Décision n° 41-AT-A-2008

le 31 janvier 2008

le 31 janvier 2008

RELATIVE à la décision no 555-AT-A-2004 du 20 octobre 2004 – Florence Fineberg contre Air Canada.

Référence no U3570/01-25


CONTEXTE

[1] Dans sa décision no 555-AT-A-2004 du 20 octobre 2004 (ci-après la décision), l'Office des transports du Canada (ci-après l'Office) a statué sur une demande présentée par Florence Fineberg concernant le niveau d'assistance avec fauteuil roulant et l'assignation des sièges lorsqu'elle et son mari ont voyagé avec Air Canada entre Toronto (Ontario) Canada et Fort Lauderdale, Floride, États-Unis d'Amérique, le 8 février 2001, et entre Miami, Floride, et Toronto (Ontario), le 1er mars 2001.

[2] En raison de questions découlant de la restructuration interne d'Air Canada en vertu de la Loi sur les arrangements avec les créanciers des compagnies, le traitement de ce dossier par l'Office a été interrompu de janvier à août 2005.

[3] Les 30 janvier, 23 février et 16 mars 2007, Air Canada a déposé des éléments de réponse aux exigences prescrites dans la décision.

[4] Le 23 mars 2007, la Cour suprême du Canada a rendu un jugement au sujet de l'affaire Conseil des canadiens avec déficiences c. Via Rail Canada Inc. 2007 CSC 15 (ci-après le jugement) qui se rapporte au règlement des plaintes par l'Office en vertu des dispositions en matière de transport accessible de la partie V de la Loi sur les transports au Canada, L.C. (1996), ch. 10, modifiée (ci-après la LTC). Ce jugement a des répercussions pour l'Office dans le cadre de l'examen du présent dossier, car, en raison du renversement du fardeau de la preuve, il incombe maintenant aux fournisseurs de services de transport intimés de prouver que, selon la prépondérance des probabilités, tout obstacle décrit dans la demande n'est pas abusif. À la lumière de ces changements sur le plan du cadre analytique de l'examen de l'Office et de l'inversion du fardeau de la preuve, l'Office a rendu la décision no LET-AT-A-154-2007 le 16 août 2007 afin de fournir à Air Canada l'occasion de soumettre d'autres éléments de preuve, si elle le jugeait nécessaire, pour s'acquitter du fardeau de la preuve qui lui incombe concernant la demande de justification prescrite dans la décision, comme il est indiqué ci-dessous.
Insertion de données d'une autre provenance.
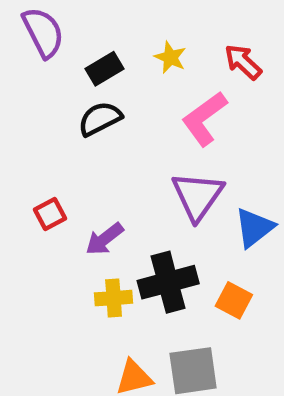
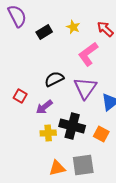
black semicircle: (100, 119) -> (54, 79), moved
red square: (50, 214) -> (20, 96), turned -32
black cross: (168, 282) -> (72, 126), turned 30

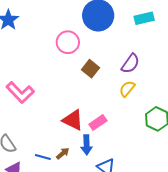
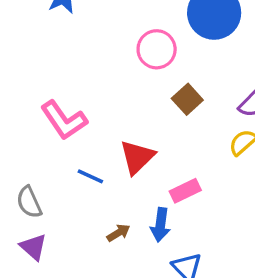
red triangle: (73, 120) -> (137, 157), moved, turned 40
blue line: (43, 157) -> (90, 176), moved

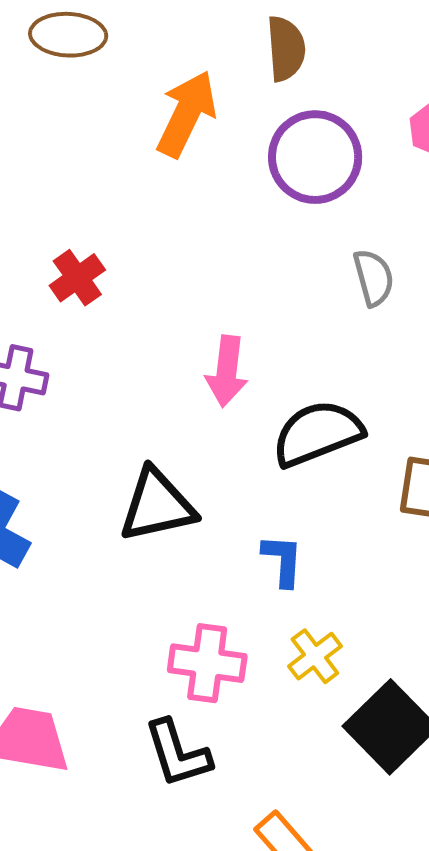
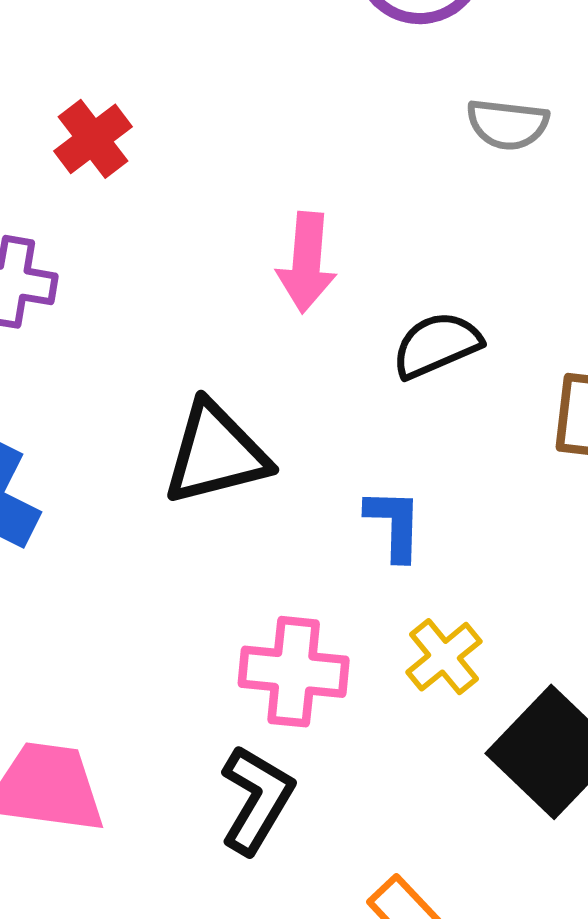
gray semicircle: (374, 278) -> (507, 124), turned 114
black semicircle: (318, 433) -> (437, 345), size x0.7
black L-shape: (178, 753) -> (257, 799), turned -130

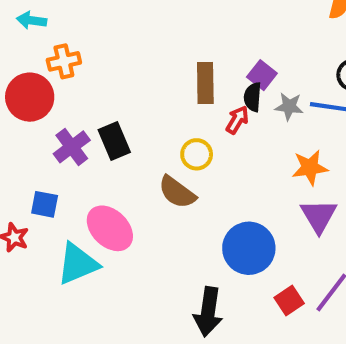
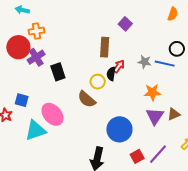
purple square: (262, 75) -> (125, 24), moved
black semicircle: (253, 97) -> (111, 74), moved
purple cross: (72, 147) -> (36, 57), moved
En réponse, Air Canada a déposé un autre mémoire le 17 septembre 2007.

[5] Dans la décision, l'Office a conclu que le niveau d'assistance avec fauteuil roulant fourni à Mme Fineberg à l'aéroport international Lester B. Pearson de Toronto (ci-après l'aéroport de Toronto) le 8 février et le 1er mars 2001 a constitué un obstacle abusif à ses possibilités de déplacement. Par conséquent, l'Office, par voie de la décision, a ordonné à Air Canada de prendre les mesures correctives qui suivent dans les trente (30) jours suivant la date de la décision, et il a indiqué qu'il se prononcerait sur le caractère adéquat des mesures prises :

  • Air Canada était tenue de modifier ses politiques afin de clarifier que le code « WCHR » signifie l'obligation de fournir au passager l'assistance avec fauteuil roulant pour se rendre à l'aéronef ou le quitter, et ce, à toutes les étapes du voyage du passager, y compris les transferts pour prendre un vol de correspondance;
  • Air Canada était tenue de transmettre une note de service à son personnel faisant état de la situation vécue par Mme Fineberg, sans la nommer, soulignant l'importance de fournir aux personnes ayant une déficience les services demandés et précisant la signification du code « WCHR ». Dans la note de service, le transporteur était aussi tenu de rappeler aux agents de réservations et aux autres employés qui, dans le cadre de leurs fonctions, sont appelés à interagir avec des personnes ayant une déficience l'importance d'entamer un dialogue avec ces personnes pour bien saisir leurs besoins particuliers; d'aviser les agents de réservations d'informer les personnes ayant une déficience qui demandent de l'aide avec fauteuil roulant au moment de la réservation qu'un service de voiturette électrique est également disponible; de souligner que certaines personnes qui utilisent des fauteuils roulants ne sont peut-être pas capables d'utiliser une voiturette électrique d'une manière sécuritaire et confortable, en raison de leur déficience; et, advenant qu'un passager indique que le service de voiturette électrique ne convient pas, d'inciter le personnel à inclure une note à cet égard dans le dossier passager;
  • Air Canada était tenue de fournir à l'Office une copie de ses politiques modifiées et de la note de service précitée.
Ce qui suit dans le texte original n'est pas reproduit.